### [What you are asked to do]
Return, word for word, only the lines of the data below that lie between the line with "tähtäinkuvalla)" and the line with "am Ufer entlang.", those two lines included.

### [Data for review]
______
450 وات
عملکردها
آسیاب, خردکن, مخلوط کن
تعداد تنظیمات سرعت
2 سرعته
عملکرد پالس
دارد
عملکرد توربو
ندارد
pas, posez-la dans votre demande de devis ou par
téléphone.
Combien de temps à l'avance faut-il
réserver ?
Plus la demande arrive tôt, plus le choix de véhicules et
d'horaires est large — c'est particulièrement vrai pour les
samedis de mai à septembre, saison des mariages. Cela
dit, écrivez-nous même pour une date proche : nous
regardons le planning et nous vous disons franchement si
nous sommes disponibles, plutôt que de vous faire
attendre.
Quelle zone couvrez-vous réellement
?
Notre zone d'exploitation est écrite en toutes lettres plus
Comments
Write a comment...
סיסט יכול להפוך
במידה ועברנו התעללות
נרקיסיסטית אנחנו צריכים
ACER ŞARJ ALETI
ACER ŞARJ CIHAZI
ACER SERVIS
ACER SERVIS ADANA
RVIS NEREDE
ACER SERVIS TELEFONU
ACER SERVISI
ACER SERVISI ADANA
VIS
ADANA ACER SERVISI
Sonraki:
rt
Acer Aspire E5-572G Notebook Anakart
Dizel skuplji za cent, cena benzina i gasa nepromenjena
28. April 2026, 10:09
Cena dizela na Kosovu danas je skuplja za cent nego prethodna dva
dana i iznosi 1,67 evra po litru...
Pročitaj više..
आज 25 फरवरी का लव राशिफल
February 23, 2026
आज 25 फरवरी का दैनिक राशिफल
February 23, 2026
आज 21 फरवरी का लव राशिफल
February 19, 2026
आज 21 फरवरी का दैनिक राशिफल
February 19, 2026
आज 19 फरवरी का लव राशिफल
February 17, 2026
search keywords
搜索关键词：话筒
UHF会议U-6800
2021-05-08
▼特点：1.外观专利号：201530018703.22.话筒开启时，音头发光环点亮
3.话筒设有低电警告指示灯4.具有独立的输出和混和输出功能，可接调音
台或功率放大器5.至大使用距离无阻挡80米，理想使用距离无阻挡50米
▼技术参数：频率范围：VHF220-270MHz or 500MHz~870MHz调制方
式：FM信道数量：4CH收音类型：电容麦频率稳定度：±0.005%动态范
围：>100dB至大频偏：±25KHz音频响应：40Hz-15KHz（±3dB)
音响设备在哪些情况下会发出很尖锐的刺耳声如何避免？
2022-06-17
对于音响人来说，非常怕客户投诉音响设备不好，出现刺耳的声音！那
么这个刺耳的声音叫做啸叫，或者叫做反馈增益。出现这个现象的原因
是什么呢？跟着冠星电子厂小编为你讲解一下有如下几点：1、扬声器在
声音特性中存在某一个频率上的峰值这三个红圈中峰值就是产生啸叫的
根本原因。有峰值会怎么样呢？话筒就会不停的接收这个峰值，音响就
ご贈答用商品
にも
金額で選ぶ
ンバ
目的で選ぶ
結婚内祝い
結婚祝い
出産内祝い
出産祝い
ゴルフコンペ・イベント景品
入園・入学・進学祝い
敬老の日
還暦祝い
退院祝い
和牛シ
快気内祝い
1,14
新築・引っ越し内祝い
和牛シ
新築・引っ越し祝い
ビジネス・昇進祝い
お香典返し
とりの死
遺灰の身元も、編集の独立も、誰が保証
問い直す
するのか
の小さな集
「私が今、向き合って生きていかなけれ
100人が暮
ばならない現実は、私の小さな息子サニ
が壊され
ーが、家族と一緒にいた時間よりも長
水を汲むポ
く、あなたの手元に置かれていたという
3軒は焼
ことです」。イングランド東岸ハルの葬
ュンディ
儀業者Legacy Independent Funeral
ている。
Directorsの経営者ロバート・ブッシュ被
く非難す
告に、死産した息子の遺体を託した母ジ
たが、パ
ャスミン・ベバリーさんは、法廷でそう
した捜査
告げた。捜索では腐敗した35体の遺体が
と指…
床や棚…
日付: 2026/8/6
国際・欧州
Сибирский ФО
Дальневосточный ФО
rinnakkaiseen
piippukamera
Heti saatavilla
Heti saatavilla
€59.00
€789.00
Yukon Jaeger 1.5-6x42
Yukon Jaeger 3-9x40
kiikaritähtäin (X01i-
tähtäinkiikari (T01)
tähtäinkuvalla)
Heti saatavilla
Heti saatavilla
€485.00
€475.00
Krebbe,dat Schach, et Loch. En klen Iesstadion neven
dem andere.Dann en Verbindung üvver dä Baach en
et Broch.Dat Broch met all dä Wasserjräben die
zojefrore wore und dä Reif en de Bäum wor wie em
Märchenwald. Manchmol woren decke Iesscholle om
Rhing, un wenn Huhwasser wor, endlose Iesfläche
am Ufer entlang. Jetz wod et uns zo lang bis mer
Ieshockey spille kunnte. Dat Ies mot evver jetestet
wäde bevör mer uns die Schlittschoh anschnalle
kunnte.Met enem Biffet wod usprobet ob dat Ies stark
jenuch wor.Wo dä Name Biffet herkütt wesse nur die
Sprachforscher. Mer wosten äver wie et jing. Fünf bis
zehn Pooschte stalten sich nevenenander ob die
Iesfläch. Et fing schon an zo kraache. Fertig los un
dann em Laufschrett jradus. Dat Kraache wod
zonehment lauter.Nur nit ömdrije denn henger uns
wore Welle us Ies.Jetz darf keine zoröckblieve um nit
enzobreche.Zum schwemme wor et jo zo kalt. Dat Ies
______
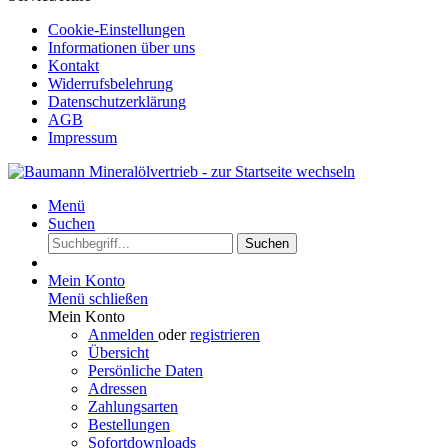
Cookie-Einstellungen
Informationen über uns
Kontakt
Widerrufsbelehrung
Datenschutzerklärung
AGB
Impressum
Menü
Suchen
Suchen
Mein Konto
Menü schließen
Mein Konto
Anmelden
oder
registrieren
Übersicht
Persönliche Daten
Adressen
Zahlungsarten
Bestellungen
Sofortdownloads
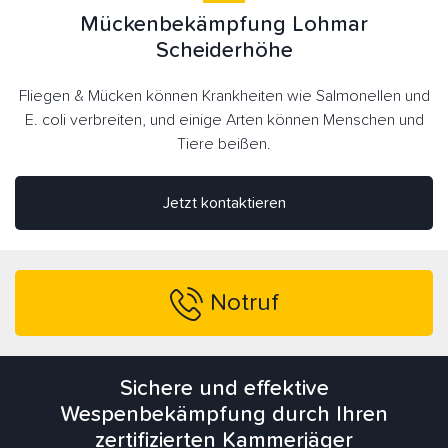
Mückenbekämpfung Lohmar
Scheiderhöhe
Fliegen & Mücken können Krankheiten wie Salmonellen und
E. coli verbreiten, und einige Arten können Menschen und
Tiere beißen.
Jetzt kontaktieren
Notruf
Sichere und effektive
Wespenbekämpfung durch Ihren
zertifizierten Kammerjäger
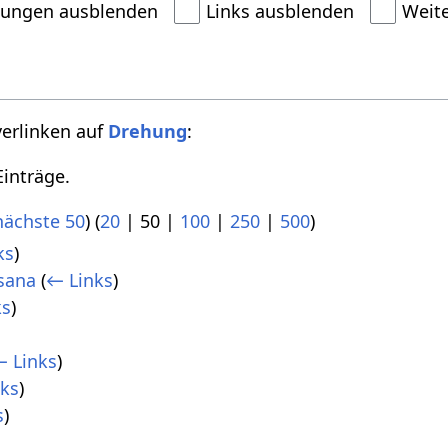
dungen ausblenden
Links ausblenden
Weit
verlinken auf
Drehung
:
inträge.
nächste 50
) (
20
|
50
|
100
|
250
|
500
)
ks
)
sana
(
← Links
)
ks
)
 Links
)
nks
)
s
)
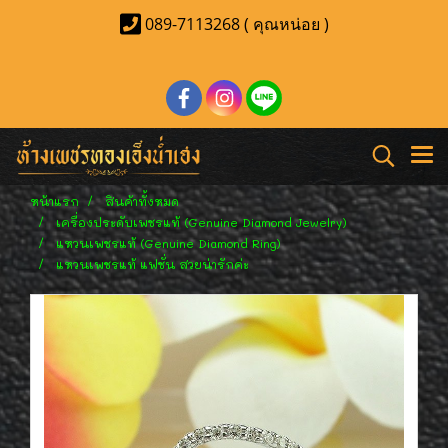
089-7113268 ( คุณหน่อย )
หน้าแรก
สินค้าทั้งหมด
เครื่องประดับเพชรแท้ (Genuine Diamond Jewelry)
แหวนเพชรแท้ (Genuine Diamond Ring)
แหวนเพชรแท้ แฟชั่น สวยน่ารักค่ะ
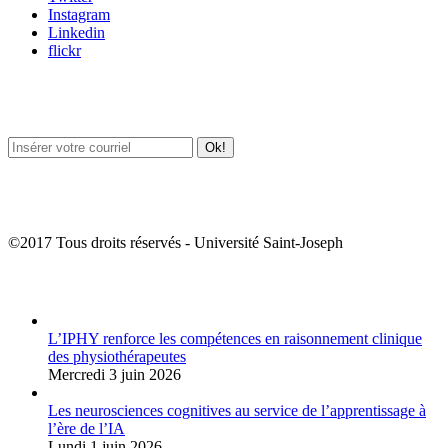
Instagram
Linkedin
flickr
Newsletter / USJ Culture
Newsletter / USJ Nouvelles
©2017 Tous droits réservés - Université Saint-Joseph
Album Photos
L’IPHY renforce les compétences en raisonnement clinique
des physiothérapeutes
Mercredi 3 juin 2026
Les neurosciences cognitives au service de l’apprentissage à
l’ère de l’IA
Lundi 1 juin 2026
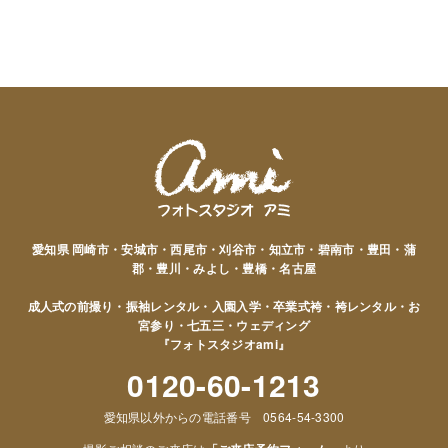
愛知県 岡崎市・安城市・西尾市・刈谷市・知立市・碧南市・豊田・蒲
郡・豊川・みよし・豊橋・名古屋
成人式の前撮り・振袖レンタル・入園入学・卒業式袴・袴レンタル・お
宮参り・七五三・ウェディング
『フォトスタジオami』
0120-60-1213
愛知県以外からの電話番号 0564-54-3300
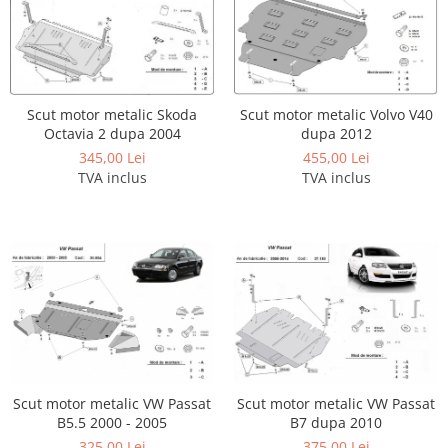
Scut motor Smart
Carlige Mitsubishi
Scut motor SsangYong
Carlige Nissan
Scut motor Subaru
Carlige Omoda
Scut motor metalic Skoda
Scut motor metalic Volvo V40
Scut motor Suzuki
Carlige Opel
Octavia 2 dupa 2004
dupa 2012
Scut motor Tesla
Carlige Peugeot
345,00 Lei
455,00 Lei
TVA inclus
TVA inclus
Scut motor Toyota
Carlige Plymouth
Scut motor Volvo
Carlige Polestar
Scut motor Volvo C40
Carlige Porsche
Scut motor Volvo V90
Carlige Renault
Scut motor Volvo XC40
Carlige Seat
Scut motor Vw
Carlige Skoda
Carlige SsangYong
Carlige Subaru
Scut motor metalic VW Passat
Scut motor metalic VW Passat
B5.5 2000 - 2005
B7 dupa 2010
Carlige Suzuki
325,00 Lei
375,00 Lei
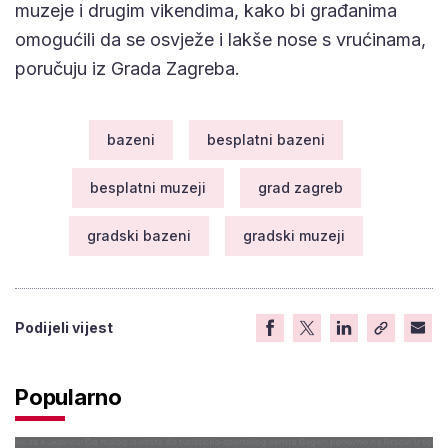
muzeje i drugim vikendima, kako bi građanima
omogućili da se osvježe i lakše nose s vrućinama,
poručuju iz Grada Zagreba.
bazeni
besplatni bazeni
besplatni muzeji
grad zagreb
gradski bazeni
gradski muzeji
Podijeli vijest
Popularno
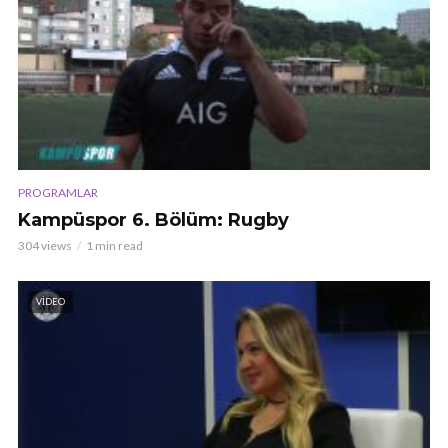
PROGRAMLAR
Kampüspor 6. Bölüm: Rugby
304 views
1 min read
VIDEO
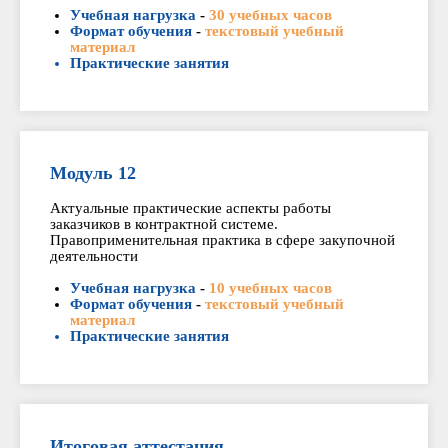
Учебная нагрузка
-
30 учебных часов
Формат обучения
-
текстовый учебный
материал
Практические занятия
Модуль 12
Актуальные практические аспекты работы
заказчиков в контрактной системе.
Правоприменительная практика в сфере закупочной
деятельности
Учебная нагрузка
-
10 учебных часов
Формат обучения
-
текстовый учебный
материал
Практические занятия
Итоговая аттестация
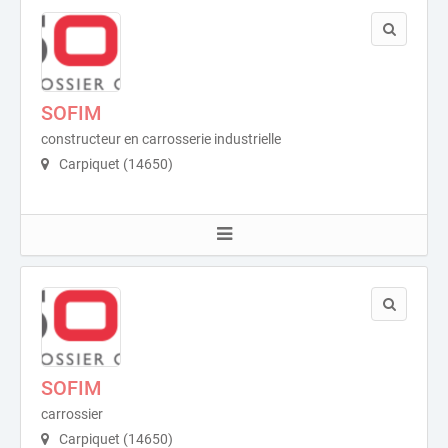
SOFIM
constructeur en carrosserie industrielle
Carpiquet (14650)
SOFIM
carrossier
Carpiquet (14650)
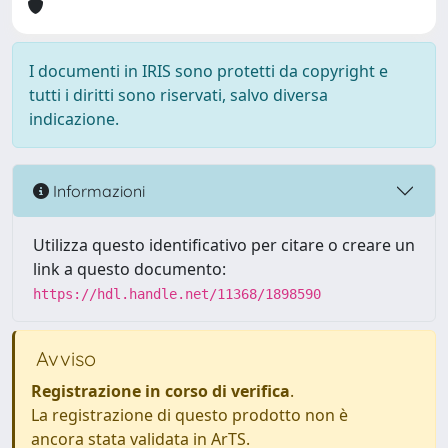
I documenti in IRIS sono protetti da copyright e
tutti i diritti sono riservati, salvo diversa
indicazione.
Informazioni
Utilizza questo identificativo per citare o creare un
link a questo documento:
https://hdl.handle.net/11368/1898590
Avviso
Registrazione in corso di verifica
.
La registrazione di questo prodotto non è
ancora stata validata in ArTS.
______
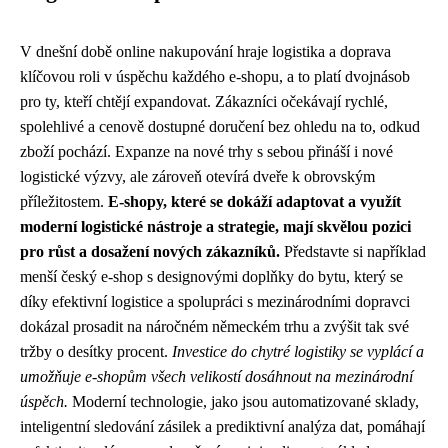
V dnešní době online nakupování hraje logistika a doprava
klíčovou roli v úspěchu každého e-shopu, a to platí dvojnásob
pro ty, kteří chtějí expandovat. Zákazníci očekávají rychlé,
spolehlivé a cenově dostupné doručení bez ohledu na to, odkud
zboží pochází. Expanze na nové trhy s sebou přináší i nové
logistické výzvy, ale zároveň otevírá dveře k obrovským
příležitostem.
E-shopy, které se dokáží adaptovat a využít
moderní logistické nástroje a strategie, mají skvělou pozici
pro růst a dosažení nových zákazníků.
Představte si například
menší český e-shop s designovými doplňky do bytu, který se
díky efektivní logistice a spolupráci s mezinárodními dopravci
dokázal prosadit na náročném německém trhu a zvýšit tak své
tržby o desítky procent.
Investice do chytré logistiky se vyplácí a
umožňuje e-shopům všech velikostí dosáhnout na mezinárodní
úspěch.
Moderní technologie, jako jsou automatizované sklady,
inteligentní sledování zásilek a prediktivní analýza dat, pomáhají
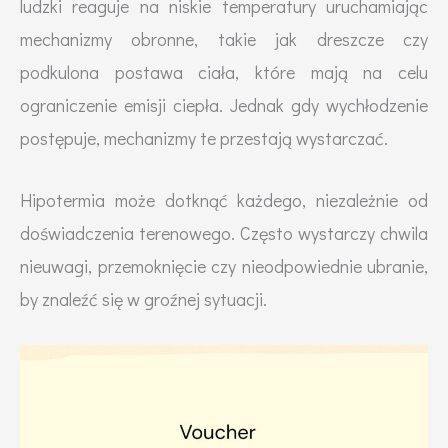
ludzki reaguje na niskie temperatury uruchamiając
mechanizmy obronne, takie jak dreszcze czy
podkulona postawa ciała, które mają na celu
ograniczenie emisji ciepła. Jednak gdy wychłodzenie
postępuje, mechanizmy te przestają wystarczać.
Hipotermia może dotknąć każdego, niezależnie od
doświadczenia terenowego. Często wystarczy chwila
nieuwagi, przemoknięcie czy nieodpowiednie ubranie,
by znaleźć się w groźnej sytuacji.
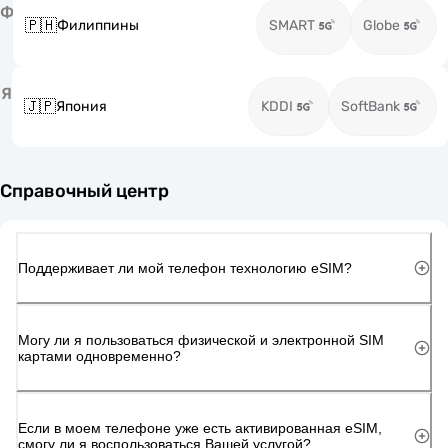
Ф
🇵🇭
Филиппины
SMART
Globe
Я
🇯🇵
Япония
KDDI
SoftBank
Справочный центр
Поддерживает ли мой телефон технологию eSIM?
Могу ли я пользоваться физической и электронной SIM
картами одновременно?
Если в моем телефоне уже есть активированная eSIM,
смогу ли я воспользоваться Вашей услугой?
______
### [Written response]
tähtäinkuvalla)
Heti saatavilla
Heti saatavilla
€485.00
€475.00
Krebbe,dat Schach, et Loch. En klen Iesstadion neven
dem andere.Dann en Verbindung üvver dä Baach en
et Broch.Dat Broch met all dä Wasserjräben die
zojefrore wore und dä Reif en de Bäum wor wie em
Märchenwald. Manchmol woren decke Iesscholle om
Rhing, un wenn Huhwasser wor, endlose Iesfläche
am Ufer entlang. Jetz wod et uns zo lang bis mer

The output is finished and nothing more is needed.